Mis hermanos se acercaron uno tras otro para besarme. Mis hermanas, cuyo número era inferior al de los varones, también depositaron unos besos en mis mejillas.

Yo no dije nada. Permanecí inmóvil, escuchando el canto de las aves en los pinos, contemplando el cielo nublado y preguntándome si llovería, si descargaría la lluvia que me parecía oler, limpia y pura, la única agua purificadora que me estaba permitida, la dulce lluvia de Roma, suave y tibia.

—¿Juras solemnemente dirigir la asamblea según las normas de las Tinieblas tal como dicta Satanás y como dicta Dios, su Señor y Creador?

—Lo juro.

—¿Juras obedecer todas las órdenes que recibas de la asamblea de Roma?

—Lo juro...

Palabras, palabras y más palabras.

Arrojaron más leña al fuego. Los tambores comenzaron a sonar. Al igual que los cantos solemnes.

Yo me eché a llorar. Entonces sentí los suaves brazos de Allesandra, su suave y espesa cabellera gris sobre mi mejilla. —Iré contigo al norte, hijo mío —dijo Allesandra.

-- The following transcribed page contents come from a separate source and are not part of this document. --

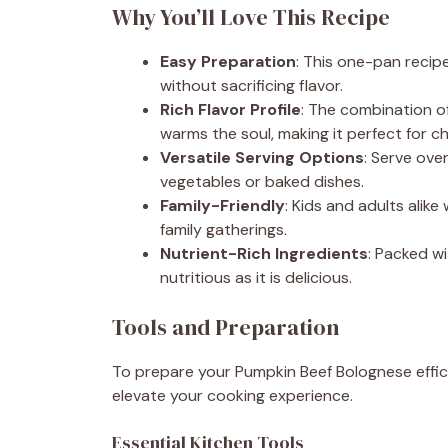
Why You’ll Love This Recipe
Easy Preparation
: This one-pan recipe
without sacrificing flavor.
Rich Flavor Profile
: The combination o
warms the soul, making it perfect for chi
Versatile Serving Options
: Serve over
vegetables or baked dishes.
Family-Friendly
: Kids and adults alike 
family gatherings.
Nutrient-Rich Ingredients
: Packed wi
nutritious as it is delicious.
Tools and Preparation
To prepare your Pumpkin Beef Bolognese efficie
elevate your cooking experience.
Essential Kitchen Tools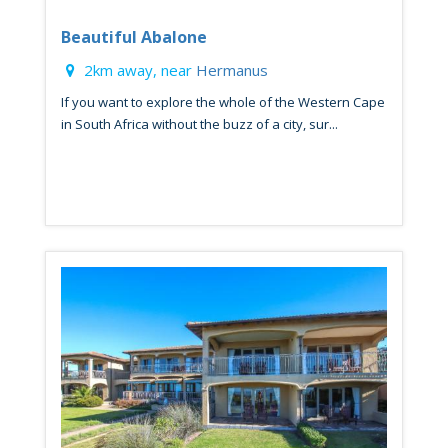
Beautiful Abalone
2km away, near
Hermanus
If you want to explore the whole of the Western Cape
in South Africa without the buzz of a city, sur...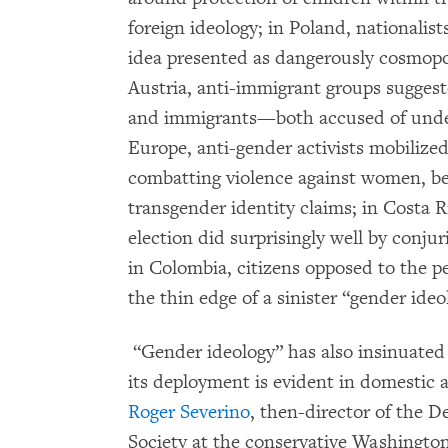
foreign ideology; in Poland, nationalis
idea presented as dangerously cosmopo
Austria, anti-immigrant groups suggest
and immigrants—both accused of underm
Europe, anti-gender activists mobilize
combatting violence against women, bec
transgender identity claims; in Costa Ri
election did surprisingly well by conju
in Colombia, citizens opposed to the p
the thin edge of a sinister “gender ide
“Gender ideology” has also insinuated 
its deployment is evident in domestic an
Roger Severino
, then-director of the D
Society at the conservative Washingt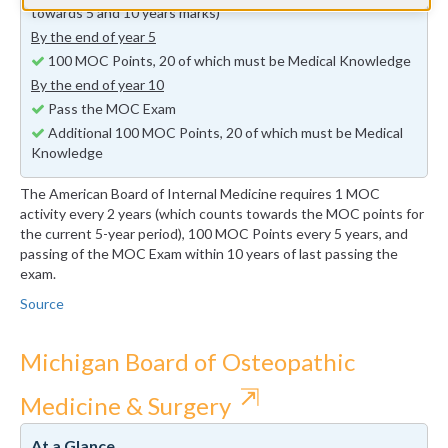
towards 5 and 10 years marks)
By the end of year 5
100 MOC Points, 20 of which must be Medical Knowledge
By the end of year 10
Pass the MOC Exam
Additional 100 MOC Points, 20 of which must be Medical
Knowledge
The American Board of Internal Medicine requires 1 MOC
activity every 2 years (which counts towards the MOC points for
the current 5-year period), 100 MOC Points every 5 years, and
passing of the MOC Exam within 10 years of last passing the
exam.
Source
Michigan Board of Osteopathic
⇱
Medicine & Surgery
At a Glance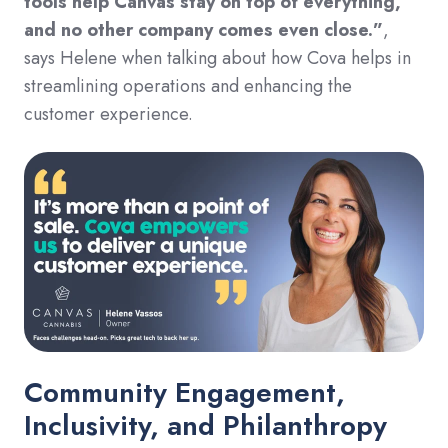
tools help Canvas stay on top of everything,
and no other company comes even close.”
,
says Helene when talking about how Cova helps in
streamlining operations and enhancing the
customer experience.
Community Engagement,
Inclusivity, and Philanthropy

Conmovido, estreché con fuerza su cuerpo frío y duro mientras sollozaba desconsoladamente.

—Sí, sí, criatura —dijo ella—, me quedaré contigo. Soy vieja y permaneceré a tu lado hasta que llegue la hora de someterme a la justicia de Dios, como todos debemos hacer algún día.

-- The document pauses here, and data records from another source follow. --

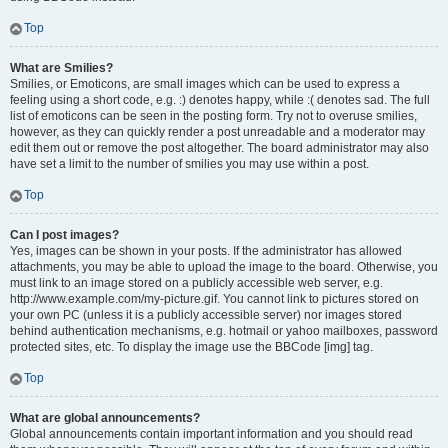
Top
What are Smilies?
Smilies, or Emoticons, are small images which can be used to express a
feeling using a short code, e.g. :) denotes happy, while :( denotes sad. The full
list of emoticons can be seen in the posting form. Try not to overuse smilies,
however, as they can quickly render a post unreadable and a moderator may
edit them out or remove the post altogether. The board administrator may also
have set a limit to the number of smilies you may use within a post.
Top
Can I post images?
Yes, images can be shown in your posts. If the administrator has allowed
attachments, you may be able to upload the image to the board. Otherwise, you
must link to an image stored on a publicly accessible web server, e.g.
http://www.example.com/my-picture.gif. You cannot link to pictures stored on
your own PC (unless it is a publicly accessible server) nor images stored
behind authentication mechanisms, e.g. hotmail or yahoo mailboxes, password
protected sites, etc. To display the image use the BBCode [img] tag.
Top
What are global announcements?
Global announcements contain important information and you should read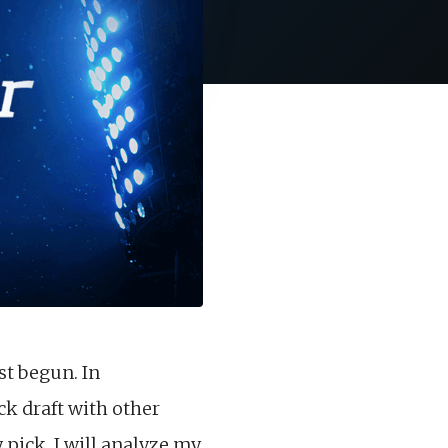
st begun. In
ck draft with other
pick, I will analyze my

—¡Bailemos para celebrarlo! —propuso Santino—. ¡Satanás y Cristo, hermanos en la Casa del Señor, os entregamos esta alma perfecta!

Santino alzó los brazos.

Allesandra se apartó de mí, con los ojos anegados en lágrimas. Sentí una infinita gratitud hacia ella por haber decidido acompañarme a fin de que no hiciera ese terrible viaje solo. ¡Allesandra iba a acompañarme! ¡Benditos fueran Satanás y el Dios que lo había creado!

Allesandra, alta, majestuosa, se colocó junto a Santino y alzó también los brazos agitando su caballera de un lado a otro.